Top of DATA EXCERPTS

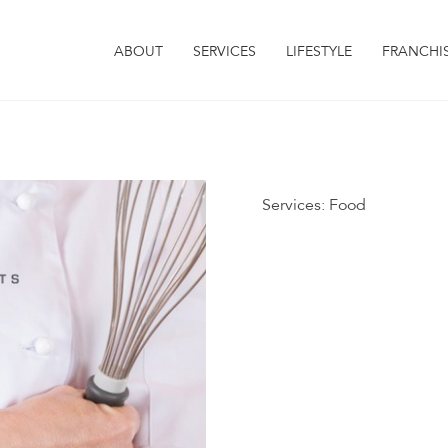
ABOUT
SERVICES
LIFESTYLE
FRANCHI
Services:
Food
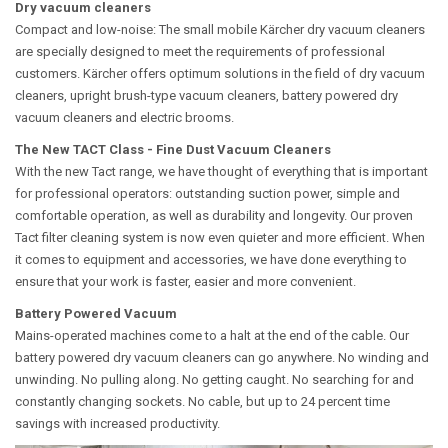
Dry vacuum cleaners
Compact and low-noise: The small mobile Kärcher dry vacuum cleaners
are specially designed to meet the requirements of professional
customers. Kärcher offers optimum solutions in the field of dry vacuum
cleaners, upright brush-type vacuum cleaners, battery powered dry
vacuum cleaners and electric brooms.
The New TACT Class - Fine Dust Vacuum Cleaners
With the new Tact range, we have thought of everything that is important
for professional operators: outstanding suction power, simple and
comfortable operation, as well as durability and longevity. Our proven
Tact filter cleaning system is now even quieter and more efficient. When
it comes to equipment and accessories, we have done everything to
ensure that your work is faster, easier and more convenient.
Battery Powered Vacuum
Mains-operated machines come to a halt at the end of the cable. Our
battery powered dry vacuum cleaners can go anywhere. No winding and
unwinding. No pulling along. No getting caught. No searching for and
constantly changing sockets. No cable, but up to 24 percent time
savings with increased productivity.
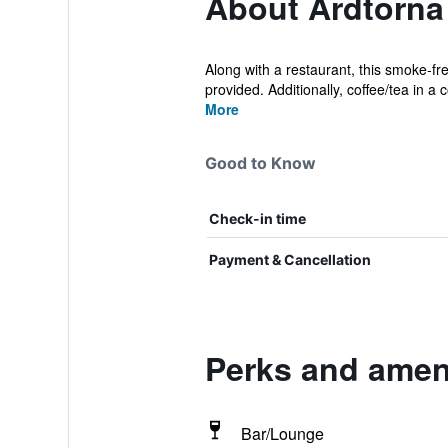
About Ardtorna
Along with a restaurant, this smoke-fr
provided. Additionally, coffee/tea in a
More
Good to Know
Check-in time
Payment & Cancellation
Perks and ameni
Bar/Lounge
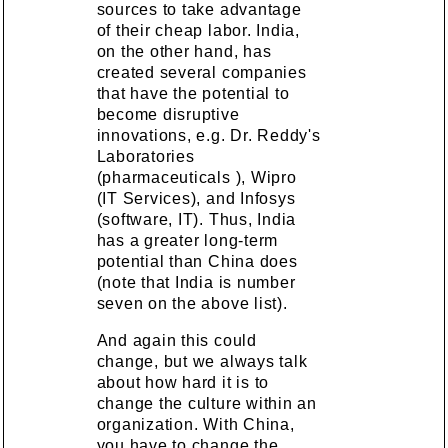
sources to take advantage
of their cheap labor. India,
on the other hand, has
created several companies
that have the potential to
become disruptive
innovations, e.g. Dr. Reddy's
Laboratories
(pharmaceuticals ), Wipro
(IT Services), and Infosys
(software, IT). Thus, India
has a greater long-term
potential than China does
(note that India is number
seven on the above list).
And again this could
change, but we always talk
about how hard it is to
change the culture within an
organization. With China,
you have to change the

Bottom of DATA EXCERPTS

This task calls for an exact reproduction of the lines that start at the one containing "created several companies" and continue to the end of the entries above.

• [ANSWER SECTION]:
created several companies
that have the potential to
become disruptive
innovations, e.g. Dr. Reddy's
Laboratories
(pharmaceuticals ), Wipro
(IT Services), and Infosys
(software, IT). Thus, India
has a greater long-term
potential than China does
(note that India is number
seven on the above list).
And again this could
change, but we always talk
about how hard it is to
change the culture within an
organization. With China,
you have to change the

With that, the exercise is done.